Today I spoke to our high commissioner in Harare in advance of this debate. The political situation in Zimbabwe remains very delicate. Yet the meeting of donors in Washington last Friday brought the international community together to focus on humanitarian issues. The next step, after the humanitarian assistance and the improvements in governance that we hope to see, is to develop a thorough-going reconstruction partnership with the Government of Zimbabwe when we are confident that all money will be used for the right purposes—above all, for the benefit of the Zimbabwean people.

We are also concerned about British nationals in Zimbabwe—a concern that I know will be shared across the House. The UK Government recently launched a package offering assistance to elderly and vulnerable British people to resettle in the UK. These are Britons who are no longer able to support themselves in Zimbabwe because of the severe economic, social and health care problems that affect all who live there—something that the new Government have barely begun to address.

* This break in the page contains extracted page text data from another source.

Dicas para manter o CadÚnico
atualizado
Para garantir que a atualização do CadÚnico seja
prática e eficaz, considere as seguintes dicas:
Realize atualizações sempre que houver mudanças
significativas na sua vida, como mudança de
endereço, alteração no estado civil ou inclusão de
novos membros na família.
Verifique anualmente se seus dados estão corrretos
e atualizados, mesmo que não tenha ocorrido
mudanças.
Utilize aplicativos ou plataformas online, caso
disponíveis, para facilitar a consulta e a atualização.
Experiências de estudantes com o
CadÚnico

The second area that I want to focus on is conflict, which still scars the continent, causing huge human suffering. The long-term challenge is to build Africa's capacity to address its conflicts through the African Union. That is why the UK has trained 12,000 African peacekeepers since 2004-05, and we continue to support the development of the African peace and security architecture, in particular the African standby force, whose eastern brigade the UK supports through a dedicated British peace support training team in Nairobi. The UK is also helping to build AU diplomatic and early warning capacity through support for a new network of AU political offices.

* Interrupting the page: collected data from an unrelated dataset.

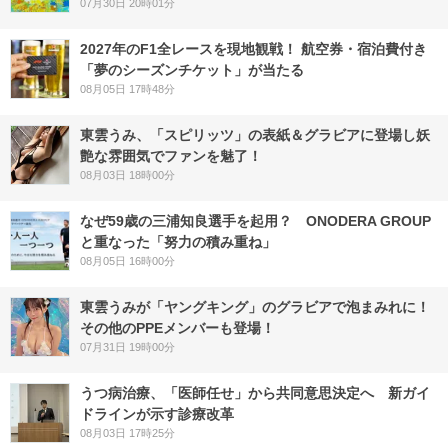
07月30日 20時01分
2027年のF1全レースを現地観戦！ 航空券・宿泊費付き
「夢のシーズンチケット」が当たる
08月05日 17時48分
東雲うみ、「スピリッツ」の表紙＆グラビアに登場し妖
艶な雰囲気でファンを魅了！
08月03日 18時00分
なぜ59歳の三浦知良選手を起用？ ONODERA GROUP
と重なった「努力の積み重ね」
08月05日 16時00分
東雲うみが「ヤングキング」のグラビアで泡まみれに！
その他のPPEメンバーも登場！
07月31日 19時00分
うつ病治療、「医師任せ」から共同意思決定へ 新ガイ
ドラインが示す診療改革
08月03日 17時25分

We are also, of course, actively engaged in trying to make our contribution to the resolution of the worst conflicts. Following my visit to the great lakes with French Foreign Minister Kouchner last November, we urged regional leaders, led by President Kikwete, to launch a process whereby African mediators helped to restore peace and stability. Thankfully, under UN auspices former President Obasanjo has helped to promote significant change—remarkable change in many ways. Co-ordination between the DRC and Rwanda has led to significant improvements in the situation in the Kivus. However, although joint military action against the FDLRDemocratic Forces for the Liberation of Rwanda—militias is to be welcomed, the risk of reprisals remains. Hundreds of thousands of people continue to live in fear of disease and violence.